Minimizing this functional with respect to the agent’s beliefs $q\left(\theta \right)$ is equivalent to making those beliefs a better approximation of the true posterior $p\left(\theta \right|s)$, thereby rendering observations less surprising. The free energy functional can be rearranged into a more intuitive form that highlights the trade-off inherent in belief formation (see Appendix A.2):

$$F=\underset{\mathrm{Complexity}}{\underbrace{D_{KL}\left[q\left(\theta \right)\left|\right|p\left(\theta \right)\right]}}-\underset{\mathrm{Accuracy}}{\underbrace{{\mathbb{E}}_{q\left(\theta \right)}\left[logp\left(s\right|\theta )\right]}}.$$

(4)

Here, “Accuracy” is the expected log-likelihood of the observations given the agent’s beliefs, compelling the model to fit the data. “Complexity” is the Kullback–Leibler (KL) divergence between the posterior belief $q\left(\theta \right)$ and the prior belief $p\left(\theta \right)$. This term penalizes beliefs that deviate excessively from prior knowledge, acting as a form of Occam’s razor that regularizes the solution and prevents overfitting to noisy data. The minimization of free energy thus furnishes a Bayes-optimal process of belief updating.

2.2. Action Selection via Expected Free Energy Minimization

The FEP extends naturally to action selection through the framework of Active Inference, which posits that agents choose actions that minimize the expected free energy of future outcomes. The expected free energy, denoted by G, quantifies the anticipated divergence between an agent’s beliefs and the generative model of its environment under a given policy or action $a_t$. Formally, the expected free energy of action $a_t$ is given by:

$$G\left(a_t\right)={\mathbb{E}}_{q(o_{t+1},s_{t+1}|a_t)}\left[logq\left(s_{t+1}\right|o_{t+1})-logp(o_{t+1},s_{t+1})\right],$$

(5)

where $o_{t+1}$ and $s_{t+1}$ denote the predicted future observations and latent states, respectively. This expression can be decomposed into two interpretable components that correspond to distinct economic motivations, pragmatic value and epistemic value (see Appendix A.3):

$$G\left(a_t\right)=\underset{\mathrm{Pragmatic}\mathrm{Value}}{\underbrace{{\mathbb{E}}_{q\left(o_{t+1}\right|a_t)}[-logp\left(o_{t+1}\right)]}}+\underset{\mathrm{Epistemic}\mathrm{Value}}{\underbrace{{\mathbb{E}}_{q(o_{t+1},s_{t+1}|a_t)}[logq\left(s_{t+1}\right|o_{t+1})-logq\left(s_{t+1}\right|a_t)]}}$$

(6)

The first term, referred to as pragmatic value (or expected utility), captures the expected divergence between predicted observations and the agent’s prior preferences, encoded as the distribution $p\left(o_{t+1}\right)$. Minimizing this term leads to actions that are likely to generate outcomes aligning with the agent’s goals—for instance, obtaining a job offer in the labor market setting.
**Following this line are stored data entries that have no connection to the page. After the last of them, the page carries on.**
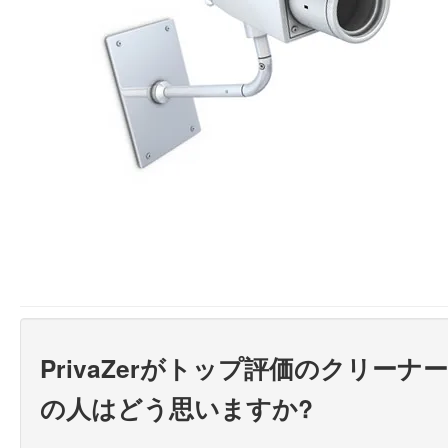
PrivaZerがトップ評価のクリー
の人はどう思いますか?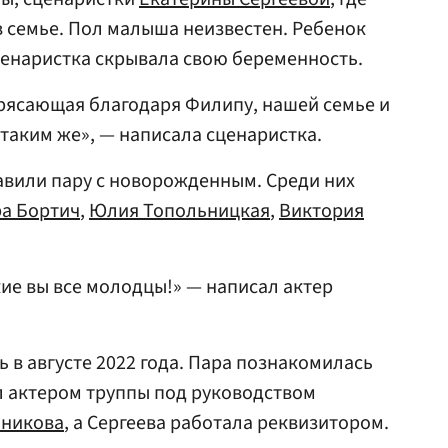
 семье. Пол малыша неизвестен. Ребенок
Сценаристка скрывала свою беременность.
рясающая благодаря Филипу, нашей семье и
 таким же», — написала сценаристка.
авили пару с новорожденным. Среди них
а Бортич
,
Юлия Топольницкая
,
Виктория
кие вы все молодцы!» — написал актер
 в августе 2022 года. Пара познакомилась
ыл актером труппы под руководством
нникова
, а Сергеева работала реквизитором.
Therefore, this component of G is formally analogous to the classical notion of maximizing expected utility.

The second term, known as epistemic value (or information gain), measures the expected reduction in uncertainty about latent states resulting from new observations. It is expressed as the anticipated KL divergence between the posterior belief after observing $o_{t+1}$, given by $q\left(s_{t+1}\right|o_{t+1})$, and the prior predictive belief before the observation, $q\left(s_{t+1}\right|a_t)$. This term reflects the intrinsic value of acquiring information and thus promotes exploratory actions that enhance the agent’s understanding of its environment.

In the context of our labor market model, a job seeker selects actions to allocate effort between job applications and information gathering with the goal of minimizing expected free energy. This framework provides a formal account of the trade-off between exploitation and exploration. By integrating both pragmatic and epistemic considerations into a unified decision-making criterion, the expected free energy formulation offers a theoretically grounded explanation for adaptive labor market behavior under uncertainty.
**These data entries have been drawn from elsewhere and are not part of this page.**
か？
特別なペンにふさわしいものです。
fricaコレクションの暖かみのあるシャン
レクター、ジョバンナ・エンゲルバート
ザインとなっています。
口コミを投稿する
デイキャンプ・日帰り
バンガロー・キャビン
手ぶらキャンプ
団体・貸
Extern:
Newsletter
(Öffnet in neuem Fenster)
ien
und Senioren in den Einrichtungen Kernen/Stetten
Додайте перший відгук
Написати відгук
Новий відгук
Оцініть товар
3. A Microeconomic Model of Job Search

We now apply the active inference framework to model the decision-making process of an individual unemployed worker. In this simplified micro model, the agent’s core economic problem is to optimally allocate a finite budget of effort between two distinct activities: direct job applications, which serve the pragmatic goal of securing employment, and information gathering, which serves the epistemic goal of reducing uncertainty about the true state of the labor market.

3.1. The Worker’s Problem

Consider a worker navigating a labor market that may exist in one of two latent states, denoted by $S\in \{A,B\}$. State A represents an “old economy” in which traditional skills are in demand, whereas State B corresponds to a “new economy” that requires a different, more modern skill set. The worker does not directly observe the true state of the market but instead forms a belief over these two possibilities, represented by the probability distribution $\left[p\right(S=A),p(S=B\left)\right]$.
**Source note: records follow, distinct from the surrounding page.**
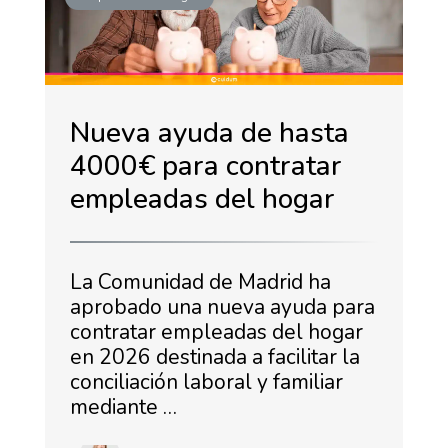
Nueva ayuda de hasta
4000€ para contratar
empleadas del hogar
La Comunidad de Madrid ha
aprobado una nueva ayuda para
contratar empleadas del hogar
en 2026 destinada a facilitar la
conciliación laboral y familiar
mediante …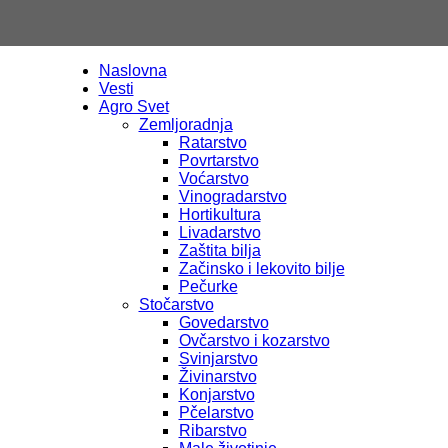
Naslovna
Vesti
Agro
Agro Svet
Zemljoradnja
Ratarstvo
Povrtarstvo
Voćarstvo
Vinogradarstvo
Hortikultura
TV
Livadarstvo
Zaštita bilja
Začinsko i lekovito bilje
Pečurke
Stočarstvo
Govedarstvo
Ovčarstvo i kozarstvo
Svinjarstvo
Živinarstvo
Konjarstvo
Pčelarstvo
Ribarstvo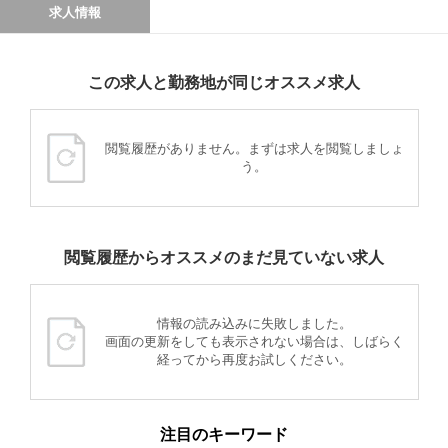
求人情報
この求人と勤務地が同じオススメ求人
閲覧履歴がありません。まずは求人を閲覧しましょ
う。
閲覧履歴からオススメのまだ見ていない求人
情報の読み込みに失敗しました。
画面の更新をしても表示されない場合は、しばらく
経ってから再度お試しください。
注目のキーワード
Each period, the worker is endowed with a fixed amount of effort, normalized to one unit. This effort must be allocated between two competing activities: information gathering and job application. Let $\alpha \in [0,1]$ denote the fraction of effort devoted to acquiring information, which may include activities such as reading industry reports, attending networking events, and researching emerging trends in skill demand. The remaining fraction, $1-\alpha$, is used to directly search and apply for jobs.

The success of the worker’s job application depends on two factors: the intensity of application effort and the accuracy of their beliefs about the current market state. A mismatch between the worker’s belief-driven strategy and the actual state of the market leads to a reduced probability of obtaining a good job, such as focusing on new-economy roles when the economy is in fact in the old-economy state.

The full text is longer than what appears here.